To prepare themselves for the civilian job market, veterans should work with a career counselor to identify the attributes, skills, and experiences they could bring to an organization, especially those who served in the combat arms, with less direct transferability to civilian jobs. The results of this study imply that many of the skills attained during military service can greatly impact the civilian sector, including work ethics, time management, effective communication, and teamwork, when veterans have clearly transferrable military occupations. Veterans who served in less transferrable specialties should take advantage of re-training or education opportunities to improve their employment opportunities. Military recruiters should discuss potential transferable skills with potential recruits. To ensure employers maximize the unique skillset and experiences many veterans possess, employers should consider partaking in opportunities to learn more about veterans in the civilian workforce and what they can offer employers. Learning more about veterans’ skills can add great value to the civilian workforce. For example, veterans with combat experience have been shown to be excellent entrepreneurs because of their propensity for risk-taking. Local networks, such as the Greater Philadelphia Veterans Network (GPVN) have been helped connect qualified veterans with perspective employers. Other local networks serving veterans should consider helping connect recruiters and perspective employers with qualified veterans. Firms aiming for more veteran-friendly hiring practices should familiarize themselves with the 100,000 Jobs Mission. The 100,000 Jobs Mission has been integral at helping connect veterans of all military backgrounds to some of the top U.S. companies.
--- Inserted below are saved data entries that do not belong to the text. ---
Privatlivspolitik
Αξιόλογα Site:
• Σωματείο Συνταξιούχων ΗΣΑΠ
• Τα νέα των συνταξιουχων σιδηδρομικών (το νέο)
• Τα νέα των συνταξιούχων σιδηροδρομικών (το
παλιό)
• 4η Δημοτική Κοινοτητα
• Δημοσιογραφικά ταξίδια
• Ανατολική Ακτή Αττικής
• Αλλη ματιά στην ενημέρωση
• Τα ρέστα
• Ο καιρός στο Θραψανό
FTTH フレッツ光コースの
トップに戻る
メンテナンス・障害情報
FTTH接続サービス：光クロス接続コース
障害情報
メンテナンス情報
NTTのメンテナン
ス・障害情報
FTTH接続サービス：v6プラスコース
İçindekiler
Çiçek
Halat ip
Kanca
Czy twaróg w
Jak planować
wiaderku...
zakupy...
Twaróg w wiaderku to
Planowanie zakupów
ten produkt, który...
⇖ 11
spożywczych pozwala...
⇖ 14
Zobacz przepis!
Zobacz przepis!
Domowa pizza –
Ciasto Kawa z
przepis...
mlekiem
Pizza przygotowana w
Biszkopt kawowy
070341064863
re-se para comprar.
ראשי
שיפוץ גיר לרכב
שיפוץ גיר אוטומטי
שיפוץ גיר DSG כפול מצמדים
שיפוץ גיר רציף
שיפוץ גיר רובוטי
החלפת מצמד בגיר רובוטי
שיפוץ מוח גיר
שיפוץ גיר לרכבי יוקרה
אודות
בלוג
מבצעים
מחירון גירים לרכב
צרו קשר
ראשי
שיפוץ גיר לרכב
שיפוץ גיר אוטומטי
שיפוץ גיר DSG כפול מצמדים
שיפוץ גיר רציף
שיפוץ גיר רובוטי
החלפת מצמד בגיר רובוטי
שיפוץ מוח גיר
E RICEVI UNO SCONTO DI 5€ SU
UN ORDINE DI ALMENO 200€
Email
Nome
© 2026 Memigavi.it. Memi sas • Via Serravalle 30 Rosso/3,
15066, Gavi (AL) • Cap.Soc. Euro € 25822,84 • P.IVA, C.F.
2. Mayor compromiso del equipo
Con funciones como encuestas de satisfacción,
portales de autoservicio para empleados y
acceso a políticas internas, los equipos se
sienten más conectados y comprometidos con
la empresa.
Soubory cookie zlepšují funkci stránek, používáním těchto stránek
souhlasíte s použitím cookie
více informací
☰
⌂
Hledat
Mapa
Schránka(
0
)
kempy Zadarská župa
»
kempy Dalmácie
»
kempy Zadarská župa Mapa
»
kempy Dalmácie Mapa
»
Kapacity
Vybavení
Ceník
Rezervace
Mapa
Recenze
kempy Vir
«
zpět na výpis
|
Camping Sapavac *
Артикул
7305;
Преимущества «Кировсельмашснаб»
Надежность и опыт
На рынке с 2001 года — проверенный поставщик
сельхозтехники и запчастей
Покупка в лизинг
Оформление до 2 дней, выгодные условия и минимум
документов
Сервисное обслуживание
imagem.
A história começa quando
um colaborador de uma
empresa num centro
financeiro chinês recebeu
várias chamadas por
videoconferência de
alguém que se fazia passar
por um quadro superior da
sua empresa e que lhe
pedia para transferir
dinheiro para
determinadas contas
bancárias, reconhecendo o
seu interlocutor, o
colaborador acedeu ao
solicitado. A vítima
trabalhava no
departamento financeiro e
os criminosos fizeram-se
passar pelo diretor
The Department of Defense (DoD) and the Department of Labor (DoL) might be proactive in augmenting the skill development and hiring prospects for all veterans. Since many civilian employers view military service as a high-quality human capital investment, and are eager to hire veteran candidates, the DoL and its Transition Assistance Program (TAP) might further educate veterans on how to translate military skills and expertise into marketable skills for the civilian workforce. Since veterans with fewer or no transferable work experience, such as those in combat arms positions, generally experienced less favorable hiring treatments, the DoD and the DoL might collaborate to help these veterans attain more transferable skills or become business owners. For example, since veterans in combat roles are known to be effective risk-takers, the DoD and the DoL might provide information to veterans on entrepreneurship. Since National Guard and Reserves service members often experience difficulty finding civilian employment upon return from active duty, the DoD and the DoL might create an advocacy body to help educate perspective civilian employers on the many skills and talents of members who have served in the National Guard and Reserves.
For Future Research
This study highlights the need for further research on the National Guard and Reserves, particularly their deployment and transition experiences. Since some previous studies have found that National Guard and Reserves service members often experience distinct discrimination, future studies on this population should document the hiring process and workplace treatment. Understanding workplace treatment is especially important given that many National Guard and Reserves members have deployed to active duty. A limitation of this study is that gender was not included in this analysis. Given that hiring experiences can differ for men and women, it is critical that future studies examine veteran hiring practices by gender and different military roles. Another limitation of this study is that the overall callback rates were low. To allow for more confident and statistically significant findings, future researchers should strive for higher callback rates or conduct studies at a larger scale. Given that Hispanic veterans have a unique experience with civilian hiring, future research is needed to understand why there were major differences in hiring between Hispanics and the rest of the survey participants.